While the industry’s talk is primarily around CBD, minor cannabinoids like CBN (cannabinol) and CBG (cannabigerol) are starting to gain more popularity. Cannabichromene in Canada has flown under the radar until recently, but what exactly is CBC? How does it differ from the others, and what sort of benefits can it provide?
While we consider CBC to be a minor cannabinoid, scientists also consider it one cannabinoid with many potentials; its implications in the medical field are very promising. Research suggests that CBC may block pain receptors, ease symptoms of depression, fight acne, and may even be able to inhibit tumor growth and fight cancer.
This article will explore what cannabichromene is, how it works in the body, and how it contributes to the Entourage Effect.
What is Cannabichromene?
CBC is short for cannabichromene, one of the over 100 minor identified cannabinoids found in the hemp plant. While CBD is a major one and is found in great quantities, minor cannabinoids like CBC are present in lower quantities. This makes them both harder to find on the market and more expensive to produce and extract.
Cannabinoids work in our bodies through the Endocannabinoid System, attaching to receptors found all along it; we call these CB1 and CB2 receptors.
CBC is a non-intoxicating cannabinoid, which means it doesn’t provide any psychoactive effects when you take it. It binds somewhat poorly to CB1 receptors but instead binds to other receptors in the body directly associated with pain perception.
When activated by CBC, these two receptors, the transient receptor potential ankyrin 1 (TRPA1) and vanilloid receptor 1 (TRPV1), naturally release more of the body’s own endocannabinoids like anandamide. Anandamide is considered the “bliss” molecule and is linked to mood, memory, pain perception, and depression, among other things. Higher levels of anandamide in the body show an increase in the pleasure response in certain studies.
This isn’t the only great thing that cannabichromene affects. As we learn more about it, the research suggests that CBC greatly increases the Entourage Effect.
Cannabichromene and the Entourage Effect
All cannabinoids contribute to the Entourage Effect, but what does that actually mean? Dr. Ethan Russo coined the term; a neurologist and pharmacologist who has thoroughly studied cannabinoids and other compounds. His research details how they affect not only us but each other as well.
When you take Full Spectrum CBD oil, for example, you’re not just taking in CBD. You also ingest all of the other cannabinoids, terpenes, and plant matter extracted from the hemp plant. Each one of these has a different role in the body and can influence how another one works.

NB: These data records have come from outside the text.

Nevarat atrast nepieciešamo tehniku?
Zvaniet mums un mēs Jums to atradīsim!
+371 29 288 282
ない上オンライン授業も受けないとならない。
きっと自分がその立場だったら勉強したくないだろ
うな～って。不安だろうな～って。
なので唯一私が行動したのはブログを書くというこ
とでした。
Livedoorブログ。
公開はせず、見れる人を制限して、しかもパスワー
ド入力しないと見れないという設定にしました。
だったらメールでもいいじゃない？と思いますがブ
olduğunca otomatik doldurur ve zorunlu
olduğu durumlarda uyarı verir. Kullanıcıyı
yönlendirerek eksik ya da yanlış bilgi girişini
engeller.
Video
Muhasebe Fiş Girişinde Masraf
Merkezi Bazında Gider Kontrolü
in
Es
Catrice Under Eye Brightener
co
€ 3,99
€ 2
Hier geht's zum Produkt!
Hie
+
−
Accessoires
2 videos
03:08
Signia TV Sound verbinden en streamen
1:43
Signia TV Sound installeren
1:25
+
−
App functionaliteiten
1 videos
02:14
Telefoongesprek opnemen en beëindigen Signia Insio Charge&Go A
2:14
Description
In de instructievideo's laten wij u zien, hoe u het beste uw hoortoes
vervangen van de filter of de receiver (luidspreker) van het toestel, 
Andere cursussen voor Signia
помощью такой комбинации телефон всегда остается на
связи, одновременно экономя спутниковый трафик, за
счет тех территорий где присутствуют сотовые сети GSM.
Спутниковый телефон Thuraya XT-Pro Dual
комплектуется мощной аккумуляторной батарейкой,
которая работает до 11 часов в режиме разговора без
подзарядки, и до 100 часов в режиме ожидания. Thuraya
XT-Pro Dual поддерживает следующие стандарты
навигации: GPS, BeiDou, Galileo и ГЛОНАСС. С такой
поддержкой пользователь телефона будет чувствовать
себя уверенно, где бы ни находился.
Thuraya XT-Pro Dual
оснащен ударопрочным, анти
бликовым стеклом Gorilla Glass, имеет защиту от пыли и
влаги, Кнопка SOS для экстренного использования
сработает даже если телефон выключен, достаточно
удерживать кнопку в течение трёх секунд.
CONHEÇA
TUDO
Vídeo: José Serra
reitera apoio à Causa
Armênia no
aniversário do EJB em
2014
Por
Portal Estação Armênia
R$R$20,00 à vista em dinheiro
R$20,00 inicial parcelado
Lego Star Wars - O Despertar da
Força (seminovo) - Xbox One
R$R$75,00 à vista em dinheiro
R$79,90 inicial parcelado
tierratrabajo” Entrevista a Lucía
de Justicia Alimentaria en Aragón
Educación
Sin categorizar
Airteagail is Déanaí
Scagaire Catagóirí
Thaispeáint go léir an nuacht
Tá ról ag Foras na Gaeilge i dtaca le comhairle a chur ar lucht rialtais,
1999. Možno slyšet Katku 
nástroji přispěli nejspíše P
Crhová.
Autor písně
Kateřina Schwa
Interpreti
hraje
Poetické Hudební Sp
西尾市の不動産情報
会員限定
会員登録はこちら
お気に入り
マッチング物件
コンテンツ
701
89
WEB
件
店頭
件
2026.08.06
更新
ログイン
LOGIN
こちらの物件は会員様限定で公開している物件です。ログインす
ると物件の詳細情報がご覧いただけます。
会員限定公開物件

Basically, when you use cannabinoids together, they provide a greater effect than if you were to use any of them by themselves. The Entourage Effect provides a synergistic, compounding effect that decreases if you start removing certain cannabinoids.
CBC plays a crucial role in the Entourage Effect. While we need more research in this area, studies show that it enhances the effects of other cannabinoids; This study here shows that when you combine CBC and THC, the anti-inflammatory results are much greater than either of them used separately.
If this study is any indication of what we’ll see in the future, cannabichromene could potentially be a game-changer for many looking to enhance the benefits of the other cannabinoids they are already taking.
The potential benefits of CBC
As mentioned, CBC isn’t just a one-trick pony that only increases the Entourage Effect. It’s got several great potential benefits that come along with it and the research to back it up.
Here’s a list of CBC’s potential benefits:
Reduces pain and inflammation
Many Canadians are already using CBD to help fight their chronic pain, and the addition of CBC may increase these effects. Because CBC indirectly affects the Endocannabinoid System and instead binds strongly to TRPA1 and TRPV1, it can potentially block pain while reducing inflammation. Studies also show combining THC and CBC reduces inflammation greatly.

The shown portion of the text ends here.